|Birthplace:||Garding, Schleswig-Holstein, Germany|
|Death:||Died in Charlottenburg, Berlin, Deutschland~Germany|
|Occupation:||German historian and writer. Nobel Prize in Literature 1902|
|Managed by:||Yigal Burstein / יגאל בורשטיין|
About Christian Matthias Theodor Mommsen, Nobel Prize in Literature, 1902
Christian Matthias Theodor Mommsen (1817 - 1903)
German historian and writer, famous for his masterpiece, Romische Geschichte ("The History of Rome"). He was awarded the Nobel Prize for Literature in 1902.
Christian Mommsen was the son of a Protestant minister in Garding, Schleswig, and he grew up in Oldesloe (now Bad Oldesloe).

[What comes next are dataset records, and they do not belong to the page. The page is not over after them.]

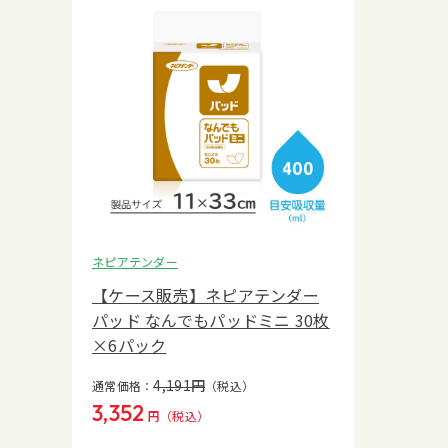
ネピアテンダー
【ケース販売】ネピアテンダー
パッド なんでもパッドミニ 30枚
×6パック
4,191
円
通常価格：
（税込）
3,352
円
（税込）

He received his basic classical training in the senior classes of the Gymnasium (secondary school) Christianeum in Altona, then part of the Duchy of Holstein. From 1838 to 1843 he studied jurisprudence at the University of Kiel; inasmuch as the study of jurisprudence in Germany at the time was largely a study of Roman law, this had an essential influence on the direction of his future research. He owed his idea of the close interrelationship between law and history not so much to his teachers as to the writings of Friedrich Karl von Savigny, one of the founders of the historical school of jurisprudence.

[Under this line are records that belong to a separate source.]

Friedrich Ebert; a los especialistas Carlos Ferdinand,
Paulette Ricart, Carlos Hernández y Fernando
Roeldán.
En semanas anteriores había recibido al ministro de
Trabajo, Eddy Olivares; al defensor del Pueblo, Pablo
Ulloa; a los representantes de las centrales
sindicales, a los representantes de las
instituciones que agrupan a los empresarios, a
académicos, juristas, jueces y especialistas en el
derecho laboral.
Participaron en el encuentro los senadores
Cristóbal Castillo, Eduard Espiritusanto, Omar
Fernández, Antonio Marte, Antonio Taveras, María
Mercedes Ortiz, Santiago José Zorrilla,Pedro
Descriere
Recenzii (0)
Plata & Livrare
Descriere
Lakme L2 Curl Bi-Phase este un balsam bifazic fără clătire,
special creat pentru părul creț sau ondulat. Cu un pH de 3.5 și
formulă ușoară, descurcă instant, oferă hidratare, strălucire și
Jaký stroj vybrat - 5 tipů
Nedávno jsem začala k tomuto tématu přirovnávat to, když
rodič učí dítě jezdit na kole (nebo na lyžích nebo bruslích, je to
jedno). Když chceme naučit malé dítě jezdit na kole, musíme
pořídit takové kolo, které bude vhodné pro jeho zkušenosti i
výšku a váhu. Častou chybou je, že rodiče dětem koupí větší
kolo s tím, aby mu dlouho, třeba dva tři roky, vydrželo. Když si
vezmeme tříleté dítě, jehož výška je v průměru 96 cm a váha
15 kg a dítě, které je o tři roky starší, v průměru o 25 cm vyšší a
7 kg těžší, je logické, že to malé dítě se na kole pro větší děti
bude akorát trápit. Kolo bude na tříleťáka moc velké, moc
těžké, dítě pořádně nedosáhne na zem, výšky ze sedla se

After he had received his master's and his doctor's degrees, a research scholarship granted by his sovereign, the king of Denmark, allowed him to spend three years--from 1844 to 1847--in Italy. During this time Italy became his second home and the Archaeological Institute in Rome one of the headquarters from which he pursued his research. By that time Mommsen had already conceived the plan for the Corpus Inscriptionum Latinarum, a comprehensive collection of Latin inscriptions preserved since antiquity on stone, iron, and other enduring materials, arranged according to the basic principles of philological methodology. Having been prepared for this field by the young Kiel professor Otto Jahn, he soon became a master of epigraphy--the study and interpretation of inscriptions--under the guidance of Bartolomeo Borghesi, the learned statesman of San Marino. Within the next several decades Mommsen made the corpus of Latin inscriptions into a source work that was essential in complementing the one-sidedly literary tradition and that, for the first time, made a comprehensive understanding of life in the ancient world possible.

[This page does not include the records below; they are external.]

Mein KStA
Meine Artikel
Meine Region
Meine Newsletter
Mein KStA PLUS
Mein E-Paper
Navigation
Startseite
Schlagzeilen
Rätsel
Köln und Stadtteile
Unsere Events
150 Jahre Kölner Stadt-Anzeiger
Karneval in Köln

When he returned from Italy, Mommsen found his country in a state of mounting unrest. As a native of Schleswig he was a subject of the Danish king, but he considered himself German, wanted to remain German, and looked forward to German unity. For him freedom meant not only the independence of the German states from foreign influence but also the freedom of the German citizen to adapt himself to any sort of constitution except that of despotism or a police state. A liberal, he considered the republic the ideal state, yet he was quite content with a constitutional monarchy so long as it was not a cover for some sort of pseudo-constitutional autocracy. Mommsen's political activities began with his editorship of the Schleswig-Holsteinische Zeitung for the provisional government established during the revolution of 1848. Yet journalism was not much to his taste; he was happy when, at the end of 1848, he was offered a professorship in civil law at the University of Leipzig. Nevertheless, he remained politically minded as long as he lived--as a thoughtful and critical observer as well as an active politician. (He was a deputy in the Prussian Landtag from 1873 to 1879 and in the German Reichstag from 1881 to 1884.) He continued to devote time and energy to politics, but it is doubtful that he thereby served his country's and his own best interests. While he was an acknowledged authority in his field of scholarship, in politics he remained a camp follower, who achieved no more than many others. Moreover, he more than once jeopardized his career by his political activities. Because of his participation in an uprising in Saxony in May 1849, he lost his professorship and almost landed in prison.
After his dismissal from his post in Leipzig, Mommsen in 1852 accepted a professorship in jurisprudence in Zurich. The grief he expressed about being an "exile" showed how deeply he felt himself to be a German. In 1854, however, he was offered a professorship in Prussia at the University of Breslau. It was at this time that he married Marie Reimer, daughter of a bookseller. Their long and happy marriage produced 16 children.
To many critics Mommsen's glorification of the dictator Caesar and his disparagement of Caesar's opponents, Pompey and Cicero, seem strangely inconsistent with his political liberalism. He tried to make his critics understand that he had praised Caesar only as a saviour of the decaying state; yet Mommsen's admiration for the autocrat reveals something of his own character. He himself was an autocrat in his own branch of scholarship, adopting a manner that his opponents labelled "caesarism." At the same time, however, he had an unusual need for the fellowship of like-minded men. He held personal contacts to be one of the most important elements of life; indeed, it might be said that he had a genius for friendship. Yet it was mostly a friendship with men who looked up to him. With anyone who considered himself Mommsen's equal, a friendly relationship was not likely to last long.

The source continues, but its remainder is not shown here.